Holly Willoughby flies NHS flag from her ‘castle house' after annoying neighbours with Union Jack

HOLLY Willoughby has thanked health staff on the pandemic frontline by putting a flag on top of her ‘castle house' saying: "NHS – We thank you."

The kind-hearted gesture is sure to go down better with her posh neighbours than when the TV star paraded a Union Jack flag outside her £3 million home, who claimed it lowered the tone.

The 40-year-old star lives in a six-bedroom house in south London, which she purchased in 2011, and its overriding feature is a huge tower in the middle of the property. 

The stone folly dates back to the 1800s, with Holly and husband Dan Baldwin adding a flag and flagpole.

This Morning presenter Holly has interviewed NHS staff and those hit by Covid on the daytime show with the flag a symbol of her appreciation for the health service.

Yet Holly and Dan haven’t always seen eye-to-eye with local residents in their street, who complained about the Union Jack and a series of building works.

One neighbour said of the flag: ‘We don’t hang the Union Jack or St George flag outside our properties, so why should she?

"It’s in one of the most desirable streets in south London, we’re either Conservatives or Liberal Democrats in this area traditionally, not BNP.

"It’s not really becoming of the area. The Tower house is one of the oldest in the neighbourhood, and has a very prominent tower, but it’s never had a Union Jack on it before. It’s always remained without one."

In September 2016, she had a planning application for a two-storey building attached to the main house refused after residents complained. Holly only needed the extension because of previous botched renovations.

Next-door neighbours Dr Christina Atchison and Kirsty Brown wrote: "The justification made by the applicants regarding using the proposed alterations to remove out of context flat roof ground floor extensions, is flawed.

Another resident Kirsty Brown added: "Firstly, it was the present applicants who made these unsympathetic extensions in 2012.

"Secondly, it would set a bad precedent and send the wrong message that house owners can exploit their previous poor developments as a justification for further development."

Local Julie Halstead also pointed out that the couple had caused chaos on the roads in 2013 with two house renovations – a ground floor extension and swimming pool.

She says: "I understand that when this property was extended three years ago – the road was often blocked with large lorries, with neighbours often being disturbed 6 days a week from early in the morning, which was a nuisance especially on a Saturday."

In November 2016, Holly got the green light from her local council for a ‘super basement’ despite a property collapsing on the street, which was the former home of Welsh singer Duffy.

It collapsed like a ‘tower of cards’ after it had undergone extensive excavation work to extend under the house.

At the same time as all this building work, a local resident sent an anonymous letter through the family’s door accusing them of keeping fellow residents up all night with their ‘drunken behaviour'. 

The note irked Dan so much that he emailed 50 residents, saying: "The letter was extremely rude and overly aggressive (I’ll save you the gory details).
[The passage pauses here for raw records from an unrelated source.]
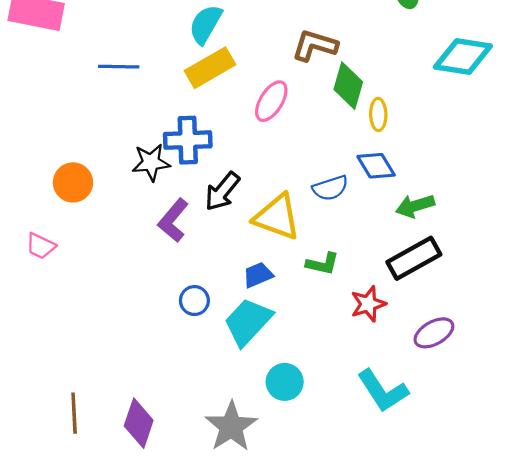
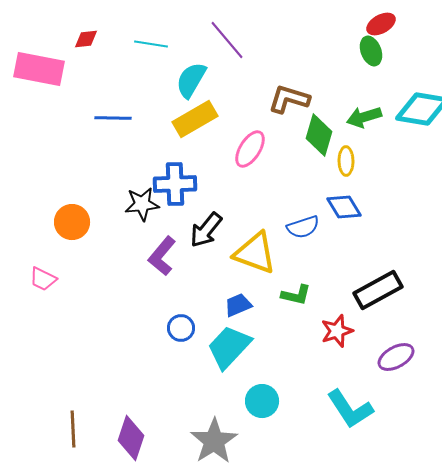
green arrow: (415, 206) -> (364, 117), moved

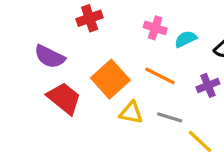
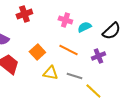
orange square: (110, 79) -> (37, 52), size x0.7

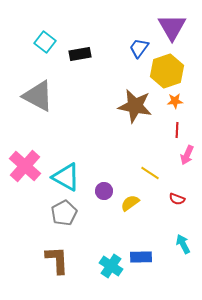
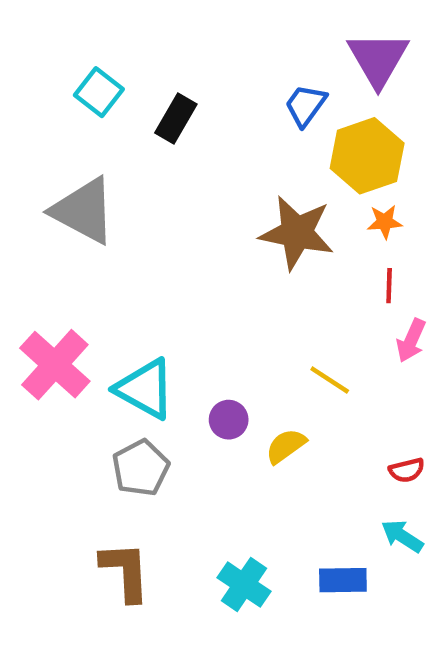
black rectangle: (80, 54) -> (176, 118), turned -50
red semicircle: (177, 199) -> (407, 470), moved, turned -35
cyan arrow: (183, 244) -> (402, 536), turned -30
blue rectangle: (141, 257) -> (343, 580), moved

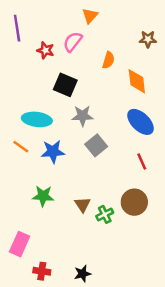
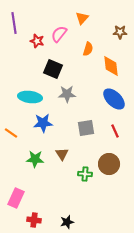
orange triangle: (90, 16) -> (82, 18), moved
gray square: (96, 145) -> (86, 128), moved, turned 30
orange line: (21, 147) -> (11, 133), moved
brown triangle: (82, 205) -> (62, 154), moved
green cross: (105, 214) -> (85, 174), turned 32

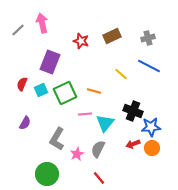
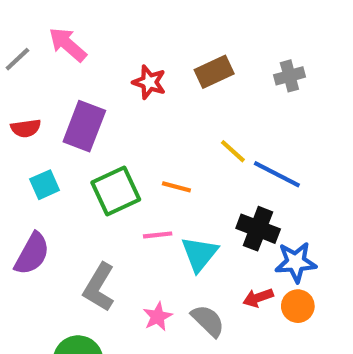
pink arrow: (42, 23) -> (68, 45), turned -36
blue line: (149, 66) -> (277, 174), moved
red semicircle: (22, 84) -> (26, 128), moved, turned -120
cyan square: (41, 90) -> (45, 185), moved
purple semicircle: (25, 123) -> (32, 254), size x1.5
gray semicircle: (98, 149) -> (208, 321), moved, turned 108
pink star: (77, 154) -> (158, 317), moved

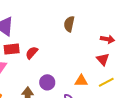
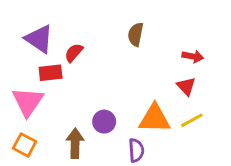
red semicircle: (32, 53) -> (74, 53), moved
orange triangle: (81, 81) -> (155, 119), size x1.6

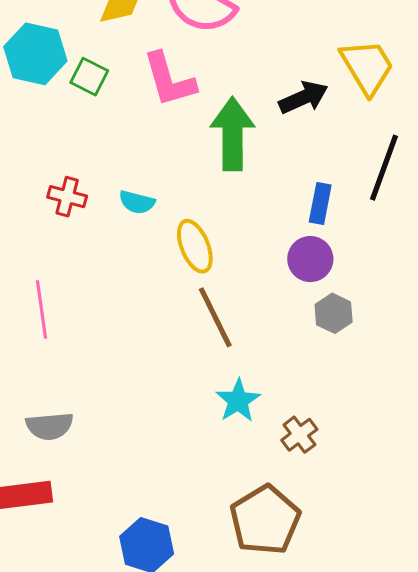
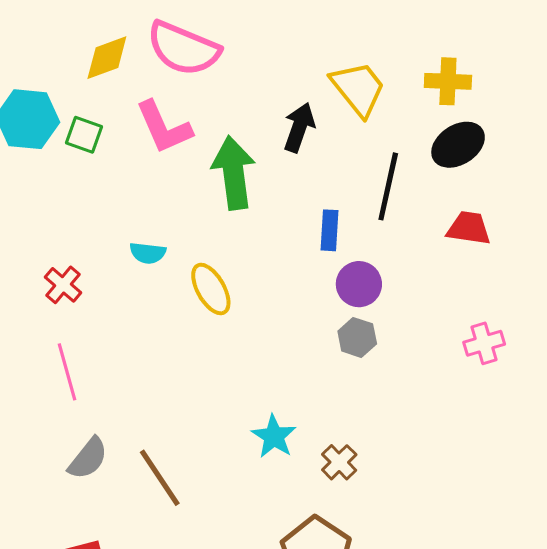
black arrow: (303, 97) -> (299, 127), turned -39
red cross: (67, 197) -> (63, 285), moved, turned 33
purple circle: (310, 259) -> (359, 284), moved
brown line: (215, 317) -> (160, 478), moved
gray semicircle: (50, 426) -> (88, 458), moved, turned -39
It wrongly accused us of keeping the whole neighbourhood up last night with drunken behaviour."

NHS worker David Moss, who lives near the couple, told the Evening Standard at the time: "We have been shocked by this vicious, intrusive email, in which they makes themselves out to be good neighbours, when we have had enormous trucks blocking the pavement six days a week.

"They think that they are decent neighbours but at no point have they apologised for the disruption. Just when we thought it was nearly finished, they have got planning permission to build a big pool in their garden."